• RECORDS PROVIDED:
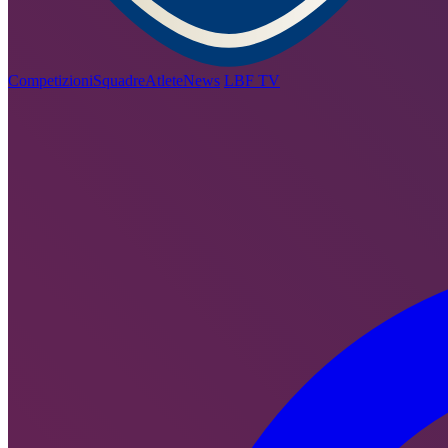
Competizioni
Squadre
Atlete
News
LBF TV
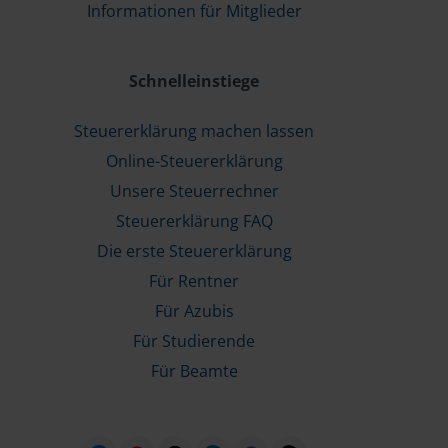
Informationen für Mitglieder
Schnelleinstiege
Steuererklärung machen lassen
Online-Steuererklärung
Unsere Steuerrechner
Steuererklärung FAQ
Die erste Steuererklärung
Für Rentner
Für Azubis
Für Studierende
Für Beamte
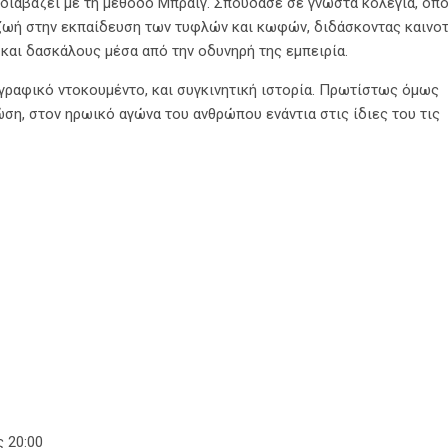
α διαβάζει με τη μέθοδο Μπράιγ. Σπούδασε σε γνωστά κολέγια, όπ
 ζωή στην εκπαίδευση των τυφλών και κωφών, διδάσκοντας καινο
και δασκάλους μέσα από την οδυνηρή της εμπειρία.
ιογραφικό ντοκουμέντο, και συγκινητική ιστορία. Πρωτίστως όμως
ώση, στον ηρωικό αγώνα του ανθρώπου ενάντια στις ίδιες του τις
 20:00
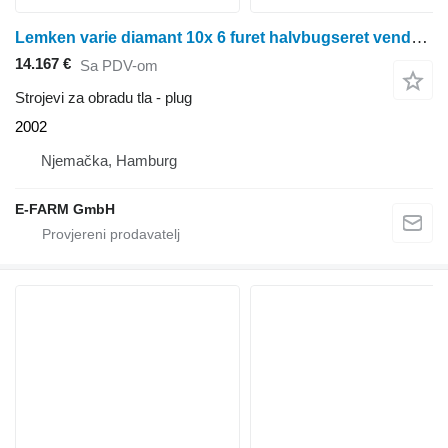
Lemken varie diamant 10x 6 furet halvbugseret vendeplov
14.167 €
Sa PDV-om
Strojevi za obradu tla - plug
2002
Njemačka, Hamburg
E-FARM GmbH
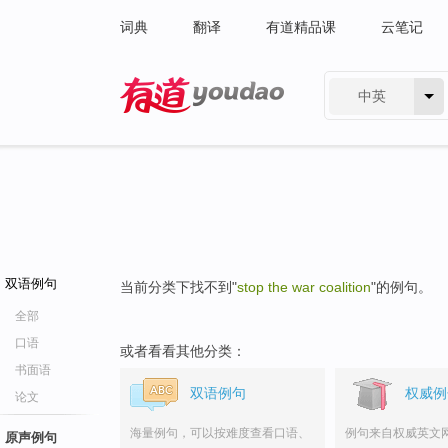
词典
翻译
有道精品课
云笔记
中英
有道 - 网易旗下搜索
双语例句
当前分类下找不到"
stop the war coalition
"的例句。
全部
口语
或者看看其他分类：
书面语
双语例句
权威例
论文
海量例句，可以按难度查看口语、
例句来自权威英文
原声例句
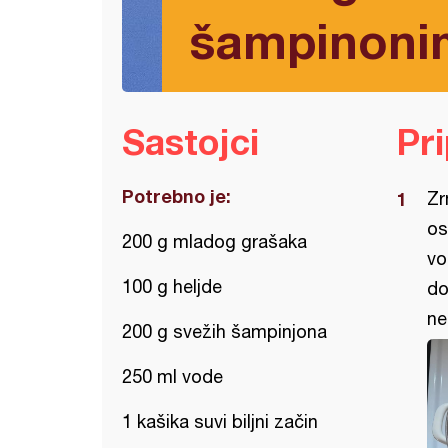
šampinoni
Sastojci
Pr
Potrebno je:
Zr
os
200 g mladog grašaka
vo
100 g heljde
do
ne
200 g svežih šampinjona
250 ml vode
1 kašika suvi biljni začin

• EXERCISE PROMPT:
Report all lines of the material that contain the word "Steuererklärung".

• WRITTEN RESPONSE:
Steuererklärung machen lassen
Online-Steuererklärung
Steuererklärung FAQ
Die erste Steuererklärung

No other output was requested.